Let's rewind the clock and take a look at the social media landscape in 2012, over a decade ago. Figure 4 shows the state of the early social media ecosystem. You can figure out who was most successful in this space by comparing to Figure 5, which shows the social media landscape now, eleven years later. A few observations. First, the number of entities has grown tremendously. Second, it was non-obvious who would win, nor how it would happen. Meta appears to have won but only due to acquisition of other platforms. Facebook, which got Meta started, is in decline with Instagram picking up the slack. Third, entities that might have seemed like shoe-ins at the time, like Google+, don't even exist anymore. Fourth, the range of functionality covered has also increased.

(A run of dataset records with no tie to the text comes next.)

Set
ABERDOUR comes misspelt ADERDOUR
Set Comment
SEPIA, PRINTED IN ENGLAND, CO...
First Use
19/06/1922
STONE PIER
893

These ecosystems take time to grow, but they do grow. AI will be no exception. Here's a heuristic. Humans can do a lot of things but no human can do everything exceptionally well. No person is simultaneously the best marketer, the best swimmer, the best basketball player, the best weightlifter, the best parent, the best artist, and the best mathematician. The claim that a single AI will be able to do all things well before we've reached AGI is laughable. AGI is only relevant to show that currently AI can't even do all that humans can. When we do hit the point of AGI, it seems naive to think there wouldn't be multiple competing AGI's.

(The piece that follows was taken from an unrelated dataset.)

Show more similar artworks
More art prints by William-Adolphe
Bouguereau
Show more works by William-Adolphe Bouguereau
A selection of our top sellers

So, when people ask me "well why won't Company X just put it in their product?", I believe what that person is really stating is that they don't think an AI ecosystem will evolve. This idea has been proven to be false time and time again. There are ecosystems in every single market. It's virtually impossible for a company to function without other vendors. Companies do not have infinite resources to build everything. Even if they use AI to build and improve themselves, they are still bound by cycle times to get sufficient response from the market. When we think about how AI markets evolve, we need to be cognizant of typical growth, biodiversity, and resource constraint patterns.
Betting on Discontinuity
If you want to succeed in the rapidly changing environment of AI, you have to bet on discontinuity, not extrapolated continuity. That is, you have to assume that the current environment is going to change drastically from how it looks now. However, that does not mean you should disregard historical patterns of how general systems evolve through various states of life. In fact, many different types of systems evolve in similar patterns. There are even fields that study such behavior.
Here's another heuristic to help assess if an AI platform will build X product. Is that product inherently a multi-platform problem? If it's a multi-platform problem such as maintaining consistency across platforms, translating between platforms, or assessing which platform performs best for which conditions then it might be built by said platform but it won't have nearly the same level of effectiveness. It won't be effective because the platform will bias towards itself, losing trust and confidence, and losing the ability to be a best in class solution.
The state of the AI market is such that many, many more players will arise to fill various niches. It is not in a state of optimization where you can keep making transistors smaller or databases faster. AI is in a state of exploration. Play the field in front of you and plan your actions according to the environment.